Given data:
┄┄┄┄┄┄┄┄┄┄┄┄┄┄┄┄┄┄┄┄

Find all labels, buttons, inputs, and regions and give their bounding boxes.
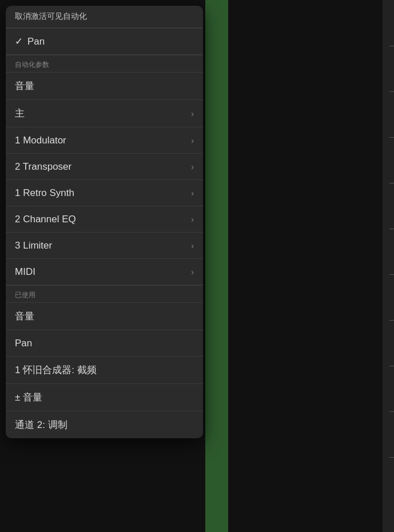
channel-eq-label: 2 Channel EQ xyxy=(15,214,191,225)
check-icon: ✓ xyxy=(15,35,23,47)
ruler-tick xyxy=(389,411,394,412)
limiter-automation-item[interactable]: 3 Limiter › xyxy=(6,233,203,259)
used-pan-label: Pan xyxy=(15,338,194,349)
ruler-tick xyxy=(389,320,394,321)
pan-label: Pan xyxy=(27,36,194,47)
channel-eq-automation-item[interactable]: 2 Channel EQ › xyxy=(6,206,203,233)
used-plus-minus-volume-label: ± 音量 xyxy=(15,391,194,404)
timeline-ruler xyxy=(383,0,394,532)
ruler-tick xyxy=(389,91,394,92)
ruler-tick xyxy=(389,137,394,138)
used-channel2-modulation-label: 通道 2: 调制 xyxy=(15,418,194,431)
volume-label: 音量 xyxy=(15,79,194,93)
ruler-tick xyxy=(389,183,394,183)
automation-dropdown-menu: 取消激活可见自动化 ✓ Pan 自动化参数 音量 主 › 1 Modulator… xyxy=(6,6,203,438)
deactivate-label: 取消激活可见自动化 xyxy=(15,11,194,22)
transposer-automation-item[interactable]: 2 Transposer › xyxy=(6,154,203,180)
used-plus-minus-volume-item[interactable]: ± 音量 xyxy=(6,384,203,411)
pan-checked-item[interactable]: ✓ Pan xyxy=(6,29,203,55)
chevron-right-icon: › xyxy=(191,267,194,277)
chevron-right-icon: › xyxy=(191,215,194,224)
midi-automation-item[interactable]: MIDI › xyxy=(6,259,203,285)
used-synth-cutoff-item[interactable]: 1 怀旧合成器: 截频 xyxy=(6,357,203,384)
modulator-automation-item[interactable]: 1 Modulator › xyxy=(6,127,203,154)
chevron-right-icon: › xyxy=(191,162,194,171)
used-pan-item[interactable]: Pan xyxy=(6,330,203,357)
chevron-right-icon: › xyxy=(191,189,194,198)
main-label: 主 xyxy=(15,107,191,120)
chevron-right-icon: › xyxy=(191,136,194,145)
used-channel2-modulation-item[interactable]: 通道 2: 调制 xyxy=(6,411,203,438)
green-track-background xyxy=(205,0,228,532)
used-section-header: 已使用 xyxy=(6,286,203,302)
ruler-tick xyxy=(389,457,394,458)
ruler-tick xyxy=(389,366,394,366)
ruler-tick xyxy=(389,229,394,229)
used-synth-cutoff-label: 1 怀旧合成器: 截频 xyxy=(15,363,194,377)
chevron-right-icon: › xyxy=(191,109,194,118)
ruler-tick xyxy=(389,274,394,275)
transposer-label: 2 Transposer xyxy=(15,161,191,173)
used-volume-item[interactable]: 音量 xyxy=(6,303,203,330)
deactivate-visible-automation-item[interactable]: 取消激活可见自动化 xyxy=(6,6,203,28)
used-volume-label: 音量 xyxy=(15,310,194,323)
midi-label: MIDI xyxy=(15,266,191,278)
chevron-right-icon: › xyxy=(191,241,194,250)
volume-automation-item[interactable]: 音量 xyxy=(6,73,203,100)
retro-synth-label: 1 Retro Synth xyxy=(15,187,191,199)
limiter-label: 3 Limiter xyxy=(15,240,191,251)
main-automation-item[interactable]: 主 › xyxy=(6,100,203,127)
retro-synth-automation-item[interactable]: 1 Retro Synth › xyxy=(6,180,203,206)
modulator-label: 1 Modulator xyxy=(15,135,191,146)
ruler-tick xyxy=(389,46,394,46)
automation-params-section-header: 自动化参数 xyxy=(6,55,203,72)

┄┄┄┄┄┄┄┄┄┄┄┄┄┄┄┄┄┄┄┄

The answer is each line in which the word "chevron" occurs, copied from the material above.

chevron-right-icon: › xyxy=(191,267,194,277)
chevron-right-icon: › xyxy=(191,215,194,224)
chevron-right-icon: › xyxy=(191,162,194,171)
chevron-right-icon: › xyxy=(191,189,194,198)
chevron-right-icon: › xyxy=(191,136,194,145)
chevron-right-icon: › xyxy=(191,109,194,118)
chevron-right-icon: › xyxy=(191,241,194,250)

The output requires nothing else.